I’ve been experimenting with describing browser tasks in plain English and having them converted to workflows, and I’m genuinely curious how often this actually works without needing tweaks. Like, I wrote something simple—“log into this site, grab all the product names and prices, then export to a CSV”—and it generated something that was… surprisingly close? But there were definitely things I had to adjust, mainly around how it handled the page structure.
I know the idea behind AI Copilot Workflow Generation is that you describe what you want and it builds it for you, but I’m wondering if that’s realistic for anything beyond the most basic tasks. Does anyone have experience with this? How many iterations does it usually take before you have something production-ready? And more importantly, when it does fail, how obvious is it what went wrong, or do you end up debugging for hours trying to figure out why the automation breaks on certain page layouts?
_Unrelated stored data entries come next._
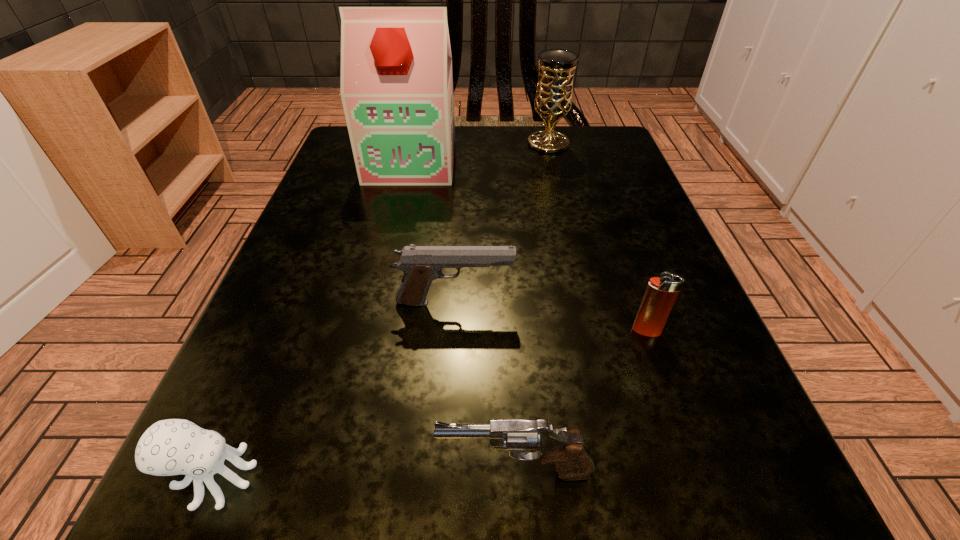 Where is `free location located 0.200m on the front of the rightmost object`? free location located 0.200m on the front of the rightmost object is located at coordinates (708, 508).

Locate an element on the screen. free space located at the barrel of the nearer pistol is located at coordinates tap(379, 471).

The height and width of the screenshot is (540, 960). Find the location of `vacant space located at the barrel of the nearer pistol`. vacant space located at the barrel of the nearer pistol is located at coordinates (227, 471).

Where is `vacant space located 0.050m at the barrel of the nearer pistol`? This screenshot has width=960, height=540. vacant space located 0.050m at the barrel of the nearer pistol is located at coordinates (389, 471).

Identify the location of vacant point located 0.240m on the front-facing side of the octopus. The width and height of the screenshot is (960, 540). (502, 477).

Locate an element on the screen. soya milk present at the far edge is located at coordinates (396, 88).

Where is `chalice present at the far edge`? This screenshot has width=960, height=540. chalice present at the far edge is located at coordinates (553, 100).

Find the location of a particular element. The image size is (960, 540). pistol at the near edge is located at coordinates (572, 460).

Locate an element on the screen. octopus positioned at the near edge is located at coordinates (169, 447).

The width and height of the screenshot is (960, 540). In order to click on soya milk that is at the left edge in this screenshot , I will do `click(396, 88)`. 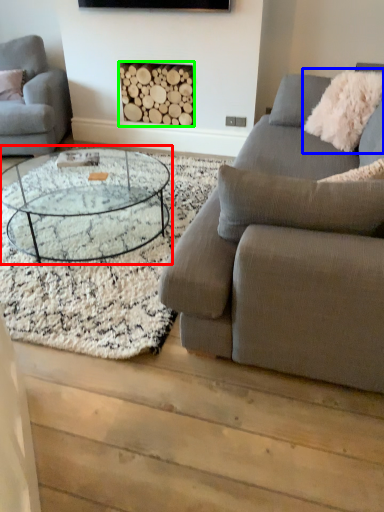 Question: Which object is positioned farthest from coffee table (highlighted by a red box)? Select from pillow (highlighted by a blue box) and fireplace (highlighted by a green box).

Choices:
 (A) pillow
 (B) fireplace

Answer: (A) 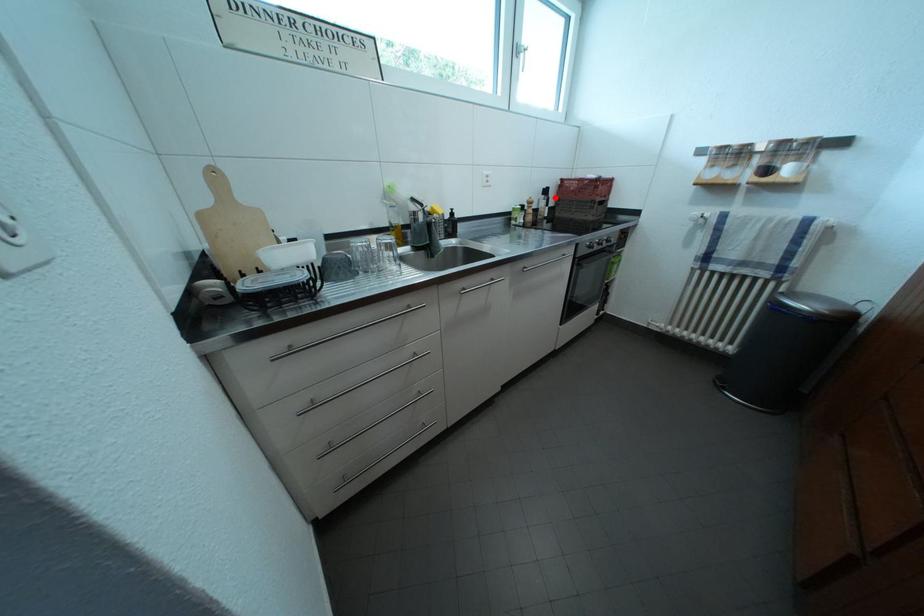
I’m trying to figure out if this is genuinely faster than writing the automation myself or if I’m just moving the work around.
I’ve run into similar situations, and the key thing I learned is that plain English descriptions work best when you’re specific about the data you’re after. Generic descriptions like “extract data from the page” usually bomb, but something like “find all elements with class product-name and get their text content” tends to work because you’re giving it structure.
What actually changed things for me was realizing that the AI knows the basic structure of browsers and selectors, so if you describe the action clearly—not the code, just the action—it fills in the blanks pretty well.
I went from iterating 5-6 times per workflow to maybe 1-2 tweaks. The difference? I started using Latenode’s AI Copilot and got way more consistent results because it understands both natural language and automation logic. The platform actually maps your description to real browser actions instead of guessing.
Try being really explicit about what you’re looking for: “click the submit button labeled ‘Go’, then wait for the results table to load, then copy all rows.” That kind of thing. Makes a huge difference.
From what I’ve seen, the success rate depends a lot on how predictable the target site is. Sites with clean HTML and consistent layouts? Yeah, first try success happens maybe 60-70% of the time. Sites with dynamic content or JavaScript rendering? That’s where things get messy.
The real issue I hit was that plain descriptions work great until the site redesigns. Then everything breaks because the automation was built around specific selectors that no longer exist. I started adding buffer logic—like checking for multiple possible locations of an element—which added complexity but made things way more resilient.
One thing that helped: use your browser’s developer tools while describing the task. Tell the AI exactly what you see—“there’s a table with ID results-table containing rows, each row has a data-product-id attribute.” Concrete details like that cut down iteration time significantly.
I tested this extensively over the past few months and honestly, the conversion from description to working automation works well for straightforward tasks. The challenge comes when you have multi-step workflows or sites that require interaction before extracting data. I found that breaking the task into smaller, discrete steps and describing each one separately yielded better results than trying to describe the entire flow at once. For instance, instead of “log in and scrape data,” I’d create separate automations for authentication and data extraction. This approach made debugging easier and reduced the back-and-forth cycles needed. First-try success is realistic if you’re dealing with static content and clear page structures.
The conversion accuracy depends heavily on specificity and site complexity. In my experience, first-try success occurs in approximately 40% of cases for moderately complex tasks. The platform performs better when descriptions include contextual information such as element identifiers or expected data formats. When failures occur, they typically stem from dynamic content rendering or unexpected page structures. Implementation of error handling and retry logic within the automation significantly improves reliability. Descriptive clarity about conditional logic—when certain elements may or may not be present—also enhances initial success rates.
First try success is maybe 50/50 for complex stuff. Simple tasks work better. The key is being super specific in your description—vague instructions fail faster. Sites that change frequently will break automations regardless. Worth trying but expect some tweaks.